I'm really trying to have a sense of humor about this, but the fact is, I am so shocked and honestly, really hurt.
As I was obsessively checking my stats and comments- which I do frequently, I noticed one of my high traffic sources was from a website called "Get Off My Internets." Curious, I clicked the link.
Much to my horror, I found that someone in cyberspace had written a comment about my blog under the "'Nobody' Blogs that Annoy You" category. I really shouldn't have read it seeing as it already sucked to be labeled a "nobody" as well as "annoying." But I did. Here's what my hater had to say:
I literally felt sick to my stomach reading this. You know, sticks and stones and all that stuff.
But I'm posting because I'm hoping to address some of these apparent contradictions. I'm a work in progress, for sure, but it sucks to be called out like this rather than approached directly.
So to "myname," here's what I've got to say for myself:
1. I do not consider myself a religious person. But I do believe in the example of Jesus and I do want to model Him in my life. You're right- acting like a drunken ass is not glorifying Him in any sense. Which is why I have committed to giving up drinking which I talked about here.
|This is a much more accurate depiction of my life: |
no makeup and jammies with my lazy butt on the couch.
If it looks like I'm posting a lot of pictures of drunken escapades it's simply because I'm not as prone to take pictures during my evenings when I'm home by myself. Watching back-to-back reruns of L.A. Ink doesn't exactly make for riveting blog material. My husband and I generally have a "party hardy" night with our friends about once a month. During these times, you can bet your bottom dollar I'm going to document my wee little social life. So I'm sorry if I led you to the impression that I'm some kind of party girl. I'm not. I'm also not a perfect disciple of Jesus Christ. But I'm working on it.

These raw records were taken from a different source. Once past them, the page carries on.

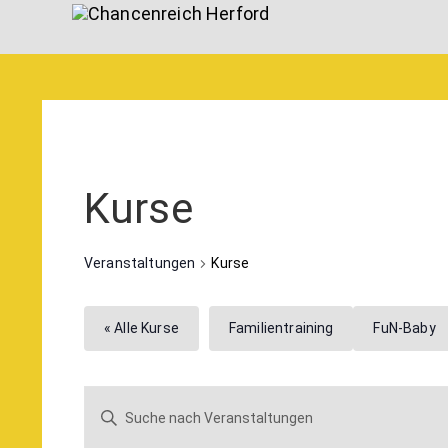
Kurse
Veranstaltungen
Kurse
« Alle Kurse
Familientraining
FuN-Baby
Veranstaltungen
Bitte
Suche
Schlüsselwort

2. A few years ago I probably would have been as equally nauseated by someone publishing a "16 Months as Mrs." post. I had been abused by a man who was supposed to be a father figure and had come to the conclusion that I was entirely unworthy of love. Every guy I met seemed to reinforce that idea and I had completely accepted the fact that I would never marry, let alone love a man. So imagine my surprise when I fell madly in love with a genuinely kind, gentle and good man. Yes, my bi-monthly marriage updates may seem a little obnoxious. But I'm not apologetic. I found the love of my life and am the happiest I have ever been. Even better, I finally feel like I deserve to be happy. Since my blog is a reflection of my life, I am sure as hell going to document my wonderful marriage.
3. I honestly didn't realize I talked about how "poor" I am so frequently. It hasn't been my aim to whine about my financial state. Rather, I recognize that a lot of people my age are going through the similar burden of graduating college with inordinate amounts of student loan debt. Money is a taboo topic of conversation and isn't talked about as much as I think it should be. It is my hope that by sharing our journey in paying off our debt and in general, figuring out how to responsibly handle our money that maybe, just maybe I might be able to be of some encouragement to someone in similar standing.
I realize I shouldn't give your hurtful comments more attention than they deserve, but because I felt I deserved an opportunity to defend myself against your anonymous words and because there is a small part of me that worries that your views might be shared by more than just yourself- here you go. I'm sad that you no longer enjoy reading my blog. But this is me, take it or leave it.